How large is the “million token” context in practical terms, according to the transcript?
What “needle in a haystack” test is referenced, and what does Google claim Gemini 1.5 can do?
What happened when Gemini 1.5 Pro was asked about LangChain concepts using a half-million-token input?
How did Gemini perform on the monkey business illusion video tasks?
What limitation is emphasized in the Andrew Ng slide extraction test?
Review Questions
- How does a mixture of experts (MoE) architecture relate to scaling claims, and what does the transcript say about Gemini 1.5’s MoE status?

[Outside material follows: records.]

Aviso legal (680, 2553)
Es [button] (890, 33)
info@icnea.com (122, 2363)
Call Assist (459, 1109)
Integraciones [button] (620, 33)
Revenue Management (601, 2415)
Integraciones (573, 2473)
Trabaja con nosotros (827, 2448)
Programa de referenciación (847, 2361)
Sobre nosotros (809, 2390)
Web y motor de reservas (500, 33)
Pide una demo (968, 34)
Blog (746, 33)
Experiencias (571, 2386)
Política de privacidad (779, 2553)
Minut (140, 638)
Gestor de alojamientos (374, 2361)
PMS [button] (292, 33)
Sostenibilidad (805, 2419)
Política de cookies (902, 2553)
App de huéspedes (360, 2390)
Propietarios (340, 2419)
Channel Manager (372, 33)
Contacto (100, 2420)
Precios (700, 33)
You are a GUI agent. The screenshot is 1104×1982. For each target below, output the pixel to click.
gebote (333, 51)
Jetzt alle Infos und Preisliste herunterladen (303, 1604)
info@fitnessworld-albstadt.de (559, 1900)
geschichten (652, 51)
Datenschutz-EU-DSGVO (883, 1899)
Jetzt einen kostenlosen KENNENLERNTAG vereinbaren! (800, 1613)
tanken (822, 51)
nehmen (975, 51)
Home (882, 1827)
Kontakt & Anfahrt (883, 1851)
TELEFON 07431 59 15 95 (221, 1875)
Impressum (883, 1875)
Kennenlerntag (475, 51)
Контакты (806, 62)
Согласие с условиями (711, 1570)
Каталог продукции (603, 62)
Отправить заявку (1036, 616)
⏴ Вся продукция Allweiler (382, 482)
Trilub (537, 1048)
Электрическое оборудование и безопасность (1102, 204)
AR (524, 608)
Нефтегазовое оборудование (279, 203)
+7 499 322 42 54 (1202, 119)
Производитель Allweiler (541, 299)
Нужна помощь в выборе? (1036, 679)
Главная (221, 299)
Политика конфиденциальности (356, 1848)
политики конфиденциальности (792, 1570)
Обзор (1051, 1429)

- Why does a million-token context window change what kinds of retrieval tasks are feasible, based on the “needle in a haystack” discussion?
- In the Andrew Ng example, what does the transcript say Gemini can and cannot use (audio vs. visuals), and how does that affect the results?
Key Points
- 1
Gemini 1.5 Pro is presented as a mixture of experts (MoE) model, publicly confirming long-running rumors about MoE-style architectures.
- 2
Gemini 1.5 Pro supports context windows up to 1,048,576 tokens, far beyond the 128,000-token baseline described for the standard configuration.
- 3
The million-token window is framed in practical terms: about an hour of video, around 11 hours of audio, ~30,000 lines of code, and ~700,000 words.
- 4
Long-context retrieval is tested via “needle in a haystack” style evaluations, with Google claiming targeted information can be found at token distances approaching one million.
- 5
In Google AI Studio, Gemini 1.5 Pro handled roughly 526,000 tokens of merged LangChain documentation, answering concept questions and generating a simple chain code example after a 50–60 second inference delay.
- 6
Video understanding tasks included scene outlining, selective-attention counting (monkey business illusion), and slide extraction from a presentation video using visual information rather than audio.
- 7
The workflow is described as still somewhat buggy, with UI and usability expected to improve as broader access arrives.